Çiftliğin Kahramanları Masalı

Bir varmış, bir yokmuş…Evvel zaman içinde kalbur saman içinde, uzak bir köyde, etrafı çiçeklerle, yeşil çayırlarla çevrili küçük ama huzurlu bir çiftlik varmış. Bu çiftliğin sahibi, iyi kalpli Cemil Beymiş. O, sabahın erken saatlerinden akşama kadar çalışır, hayvanlarının karnını doyurur, tarlalarını eker, bahçesini düzenlermiş. Çiftlikte türlü türlü hayvan yaşarmış: Koca yeleli at Karakaş, neşeli inek Boncuk, bilge keçi Zıpır, meraklı tavuklar, yaramaz ördek yavruları ve sadık köpek Pamuk… Hepsi Cemil Bey’i çok severmiş çünkü o, onlara asla kötü davranmaz, sevgiyle yaklaşırmış.

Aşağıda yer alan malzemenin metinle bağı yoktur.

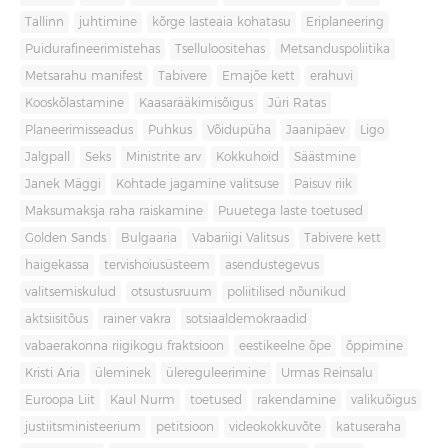
Tallinn
juhtimine
kõrge lasteaia kohatasu
Eriplaneering
Puidurafineerimistehas
Tselluloositehas
Metsanduspoliitika
Metsarahu manifest
Tabivere
Emajõe kett
erahuvi
Kooskõlastamine
Kaasarääkimisõigus
Jüri Ratas
Planeerimisseadus
Puhkus
Võidupüha
Jaanipäev
Ligo
Jalgpall
Seks
Ministrite arv
Kokkuhoid
Säästmine
Janek Mäggi
Kohtade jagamine valitsuse
Paisuv riik
Maksumaksja raha raiskamine
Puuetega laste toetused
Golden Sands
Bulgaaria
Vabariigi Valitsus
Tabivere kett
haigekassa
tervishoiusüsteem
asendustegevus
valitsemiskulud
otsustusruum
poliitilised nõunikud
aktsiisitõus
rainer vakra
sotsiaaldemokraadid
vabaerakonna riigikogu fraktsioon
eestikeelne õpe
õppimine
Kristi Aria
üleminek
ülereguleerimine
Urmas Reinsalu
Euroopa Liit
Kaul Nurm
toetused
rakendamine
valikuõigus
justiitsministeerium
petitsioon
videokokkuvõte
katuseraha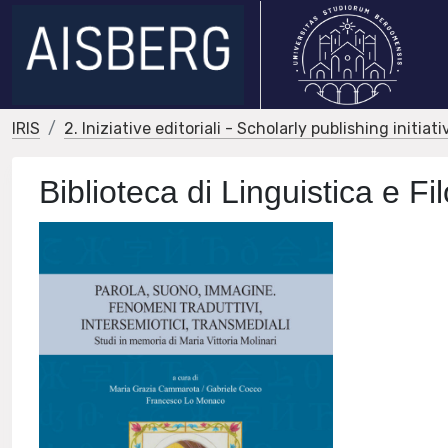
IRIS
2. Iniziative editoriali - Scholarly publishing initiati
Biblioteca di Linguistica e Fi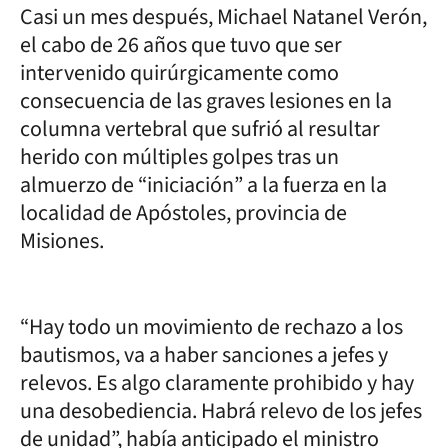
Casi un mes después, Michael Natanel Verón,
el cabo de 26 años que tuvo que ser
intervenido quirúrgicamente como
consecuencia de las graves lesiones en la
columna vertebral que sufrió al resultar
herido con múltiples golpes tras un
almuerzo de “iniciación” a la fuerza en la
localidad de Apóstoles, provincia de
Misiones.
“Hay todo un movimiento de rechazo a los
bautismos, va a haber sanciones a jefes y
relevos. Es algo claramente prohibido y hay
una desobediencia. Habrá relevo de los jefes
de unidad”, había anticipado el ministro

Fakat bir gün her şey değişmiş. Cemil Bey’in ürünleri bir türlü satılmamış, pazarda alıcı bulamamış. Üstüne bir de traktörü bozulmuş, tamir ettirecek parası kalmamış. Aylar geçtikçe borçları artmış ve bir sabah, üzgün bir sesle konuşmuş: “Ah dostlarım… Artık tarlaları süremiyorum, yem alamıyorum. Belki de bu çiftliği satmak zorunda kalacağım…” Bu sözleri duyan hayvanların yüreği sızlamış. Onlar için çiftlik sadece bir yaşam alanı değil, bir aile yuvasıymış. Bir süre sessizce birbirlerine bakmışlar. İlk konuşan, bilge keçi Zıpır olmuş: “Arkadaşlar,” demiş sakince, “Cemil Bey bize hep sevgiyle baktı. Şimdi sıra bizde. Bu çiftliği ayağa kaldırmak için elimizden geleni yapmalıyız!” Pamuk kuyruğunu sallamış: “Evet! Hep birlikte çalışırsak başarırız!” Boncuk ise gözlerini kocaman açarak, “Ben tarlayı sürmeye yardım edebilirim. Boynumda güçlü kaslarım var!” demiş. Karakaş da gür sesiyle eklemiş: “Ben arabayı çekebilirim. Pazara kadar yük taşımak bana kolay.” O günden sonra çiftlikte bambaşka bir hareketlilik başlamış. Sabah güneş doğar doğmaz, herkes kendi görevini üstlenmiş. Boncuk ve Karakaş, yavaş ama kararlı adımlarla toprağı sürmüş. Zıpır, en verimli otları ve tohumları hangi alana ekmeleri gerektiğini planlamış. Tavuklar sabah erkenden yumurtlayıp yumurtalarını düzenli olarak kümese taşımış. Ördekler, göletin etrafını temizleyip suyu berrak tutmuş. Pamuk ise çiftliğe gelen yabancıları neşeyle karşılamış, kimseyi ürkütmeden rehberlik etmiş. Birlikte çalışmanın gücüyle işler kısa sürede yoluna girmeye başlamış. Tarlalar yeşermiş, sebzeler büyümüş, yumurtalar çoğalmış. Cemil Bey her sabah uyanıp bu manzarayı gördüğünde gözlerine inanamamış. “Bunu siz mi yaptınız?” demiş şaşkınlıkla hayvanlara bakarak. Boncuk gururla möö demiş, Zıpır başını sallamış, Pamuk havlayarak zıplamış. Hepsi, “Evet, birlikte yaptık!” der gibi bakıyormuş. Çiftlikteki ürünler artınca Cemil Bey yeniden pazara gitmeye başlamış. Karakaş’ın çektiği arabaya, sebze, yumurta ve süt taşınmış. İnsanlar taze ve doğal ürünleri görünce sıraya girmiş. Kısa sürede borçlar kapanmış, traktör tamir edilmiş ve çiftlik eski neşesine kavuşmuş. Artık her sabah güneş doğarken hayvanların mutluluk dolu sesleri yükseliyormuş. Cemil Bey, hayvanların yanına gidip “Siz sadece hayvan değil, gerçek dostlarımsınız. Eğer birlikte olursak hiçbir zorluk bizi yıkamaz.” Demiş.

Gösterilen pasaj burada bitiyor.